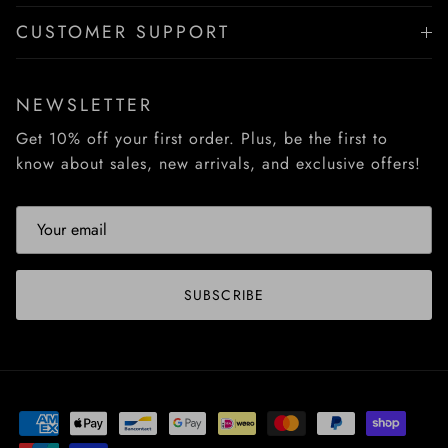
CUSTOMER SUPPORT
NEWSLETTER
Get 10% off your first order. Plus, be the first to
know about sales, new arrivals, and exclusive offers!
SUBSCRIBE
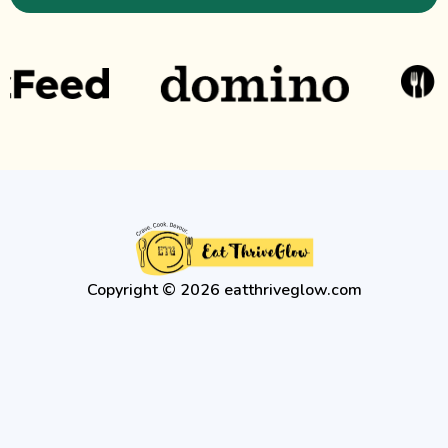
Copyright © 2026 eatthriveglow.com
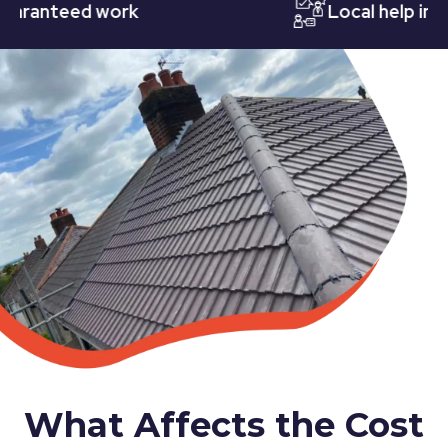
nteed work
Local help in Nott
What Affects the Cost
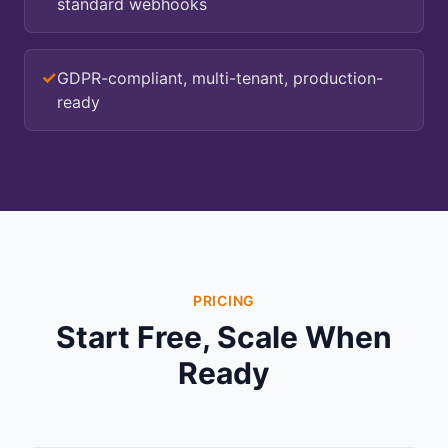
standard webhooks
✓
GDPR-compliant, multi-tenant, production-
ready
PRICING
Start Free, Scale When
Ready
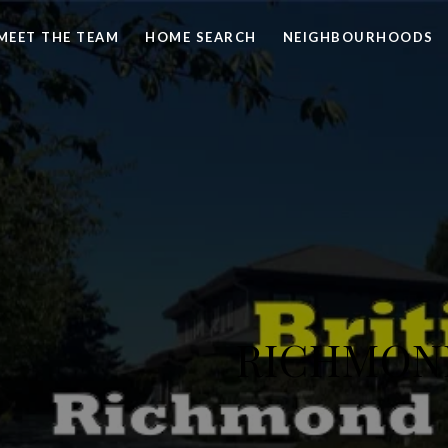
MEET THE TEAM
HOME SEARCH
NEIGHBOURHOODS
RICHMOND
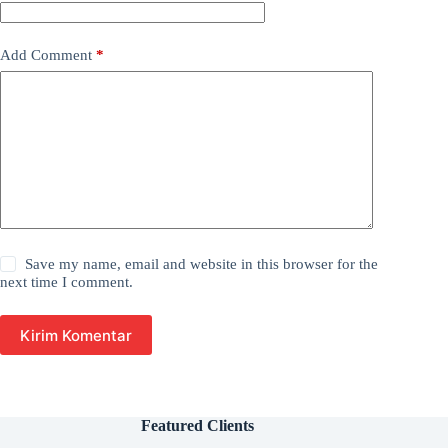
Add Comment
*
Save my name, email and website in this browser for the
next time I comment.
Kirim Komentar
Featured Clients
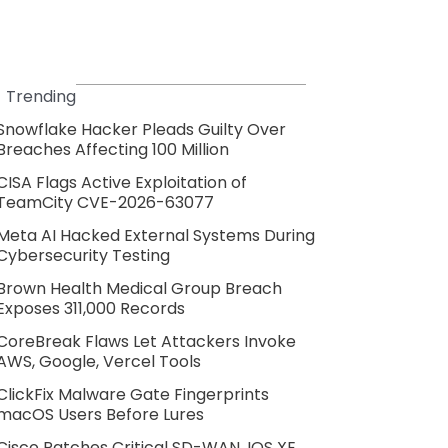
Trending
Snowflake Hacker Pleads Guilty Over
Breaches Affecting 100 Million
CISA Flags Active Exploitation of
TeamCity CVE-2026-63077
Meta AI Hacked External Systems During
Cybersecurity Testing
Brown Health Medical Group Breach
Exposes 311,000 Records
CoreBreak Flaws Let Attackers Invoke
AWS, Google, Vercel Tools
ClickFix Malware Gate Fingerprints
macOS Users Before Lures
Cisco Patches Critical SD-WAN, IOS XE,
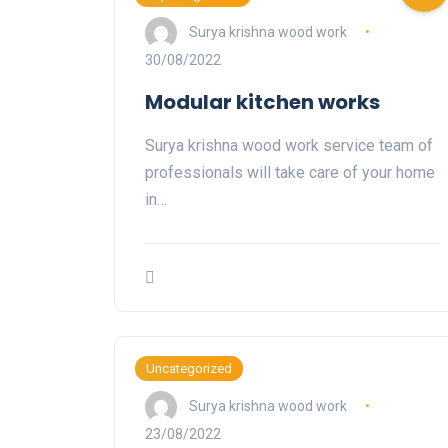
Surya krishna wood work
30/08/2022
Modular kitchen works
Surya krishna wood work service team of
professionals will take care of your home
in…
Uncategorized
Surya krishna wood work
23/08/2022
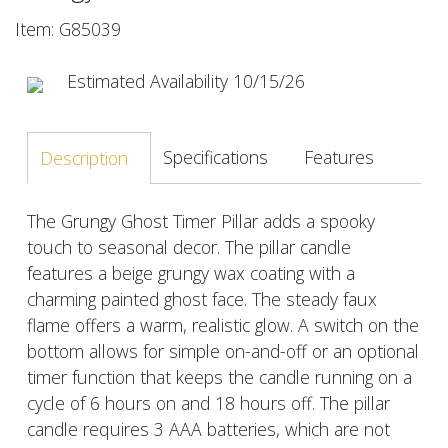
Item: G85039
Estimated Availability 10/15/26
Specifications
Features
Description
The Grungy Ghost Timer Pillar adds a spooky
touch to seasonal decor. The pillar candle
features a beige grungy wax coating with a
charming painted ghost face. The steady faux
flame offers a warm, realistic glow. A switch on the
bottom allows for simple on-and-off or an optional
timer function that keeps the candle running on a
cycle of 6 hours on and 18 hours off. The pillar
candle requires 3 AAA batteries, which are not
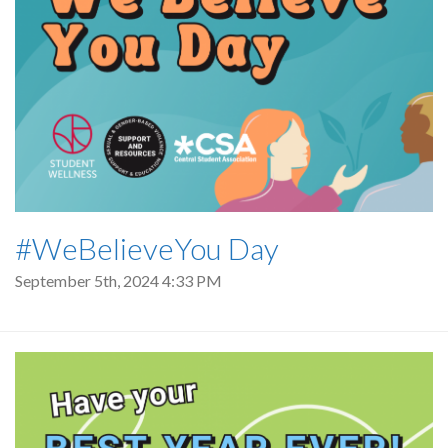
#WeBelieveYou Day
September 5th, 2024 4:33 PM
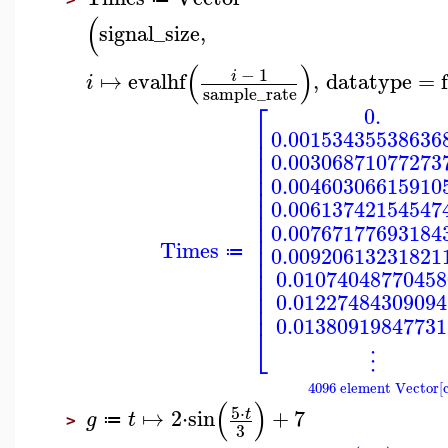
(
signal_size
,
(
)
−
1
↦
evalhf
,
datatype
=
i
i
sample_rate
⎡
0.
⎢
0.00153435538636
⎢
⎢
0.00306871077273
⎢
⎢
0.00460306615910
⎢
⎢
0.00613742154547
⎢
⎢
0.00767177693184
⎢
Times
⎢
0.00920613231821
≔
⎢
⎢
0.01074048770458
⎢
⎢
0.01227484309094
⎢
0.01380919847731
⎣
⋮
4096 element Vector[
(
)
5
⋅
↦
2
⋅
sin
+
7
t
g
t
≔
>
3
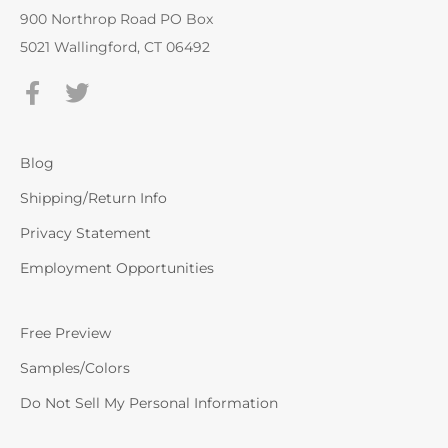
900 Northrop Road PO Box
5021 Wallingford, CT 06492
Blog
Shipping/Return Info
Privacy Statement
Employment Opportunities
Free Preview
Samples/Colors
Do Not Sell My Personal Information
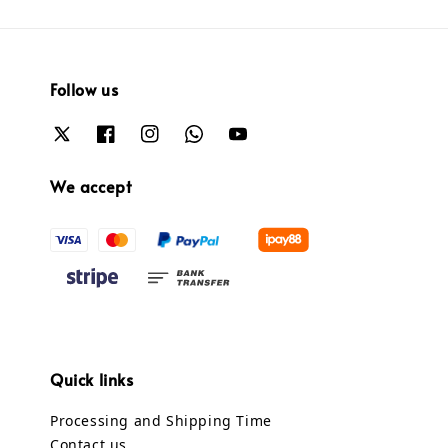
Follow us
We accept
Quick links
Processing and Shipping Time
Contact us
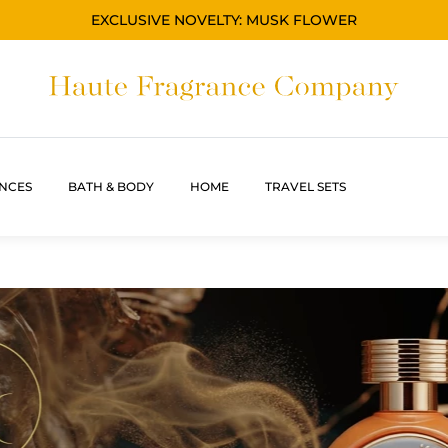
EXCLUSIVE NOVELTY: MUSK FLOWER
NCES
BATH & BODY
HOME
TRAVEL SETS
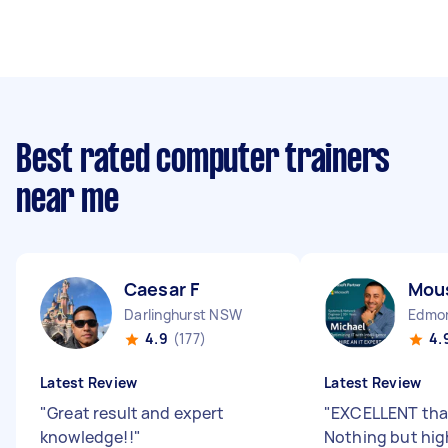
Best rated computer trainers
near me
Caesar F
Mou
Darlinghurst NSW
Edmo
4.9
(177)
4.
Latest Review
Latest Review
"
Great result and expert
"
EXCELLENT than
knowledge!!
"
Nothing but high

*Exercise description*.
Set down word for word the lines above from the one with "TeamCity CVE-2026-63077" up to and including the one with "Surya krishna wood work service team of". Omit every picture.

*Reply*.
TeamCity CVE-2026-63077
Meta AI Hacked External Systems During
Cybersecurity Testing
Brown Health Medical Group Breach
Exposes 311,000 Records
CoreBreak Flaws Let Attackers Invoke
AWS, Google, Vercel Tools
ClickFix Malware Gate Fingerprints
macOS Users Before Lures
Cisco Patches Critical SD-WAN, IOS XE,
Surya krishna wood work
30/08/2022
Modular kitchen works
Surya krishna wood work service team of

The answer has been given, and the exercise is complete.